Thursday, February 18, 2010

There's always a catch

The Department of Energy and Climate Change has been caught in flagrante delicto, or so it would seem. The Daily Telegraph reports that this department, specifically set up to tackle climate change has paid for more than 1,000 internal flights around Britain despite telling the public to cut down on air travel.

However, or so we are told, this is somewhat mitigated by the Government using £35,000 of our money to buy indulgences carbon credits to offset the flights – but that isn't even the half of it.

What we are not told is that the government is co-funding an EU project called CATCH headed by the transport consultancy MRC Mclean Hazel Limited, with the participation of the University of the West of England in Bristol and the public-funded Transport Research Laboratory.

For €1.94 million, of which €1.48 million is EU funding, the project will "develop a knowledge platform" to "provide travellers, businesses, planners and other mobility stakeholders with the tools to play their part in creating a new mobility culture promoting timely and informed climate-friendly travel choice and policies."

The "Holistic Platform" (i.e., website) "will enable travellers to understand the climate change impacts of their choices, and take effective actions to reduce them, and enable policy decision makers to include carbon constraints into their actions."

Nor indeed is this the full extent of the EU involvement. It also has on the go a project called WISETRIP, in which the University of Aberdeen and the Angus Transport Forum is taking part. For €2.14 million – of which €1.44 million is EU funding – they are designing a network of interconnected Journey Planner systems to combine urban and Long-Distance Transport information services, all of which is supposed to integrate with the CATCH project.

Then there is the i-Travel project which for €2.27 million – of which €1.46 million is EU funding – is set to develop "a personalised, context-aware online 'virtual travel assistant' service for travellers, both before and throughout their journey."

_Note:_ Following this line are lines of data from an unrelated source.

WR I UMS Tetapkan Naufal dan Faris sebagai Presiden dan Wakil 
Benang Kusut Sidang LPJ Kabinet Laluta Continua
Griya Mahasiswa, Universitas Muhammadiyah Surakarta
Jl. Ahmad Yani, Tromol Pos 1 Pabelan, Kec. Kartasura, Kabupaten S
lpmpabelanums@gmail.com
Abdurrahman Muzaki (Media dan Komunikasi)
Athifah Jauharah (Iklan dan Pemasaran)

This, in turn is augmented by CIVITAS, a €24.48 million project, with €15.29 million of EU money, aimed at improving "sustainable transport" and "pushing citizens towards the desired behavioural shift".

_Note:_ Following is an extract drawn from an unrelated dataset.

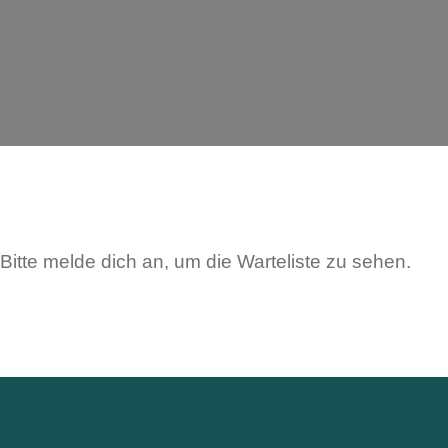
Bitte melde dich an, um die Warteliste zu sehen.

With all that effort, and something like €30 million being spent on guiding travellers towards making the "right" choice of journey plan, the very least DECC could do is take a little notice of what is going on. But then, I suppose, we are dealing with the mindset of our rulers, who subscribe to the dominant ethos of "do as I say, not what I do".

When CATCH goes online in 2012 and becomes available to the public, though, at least we will have some guidance in telling them what to do with it.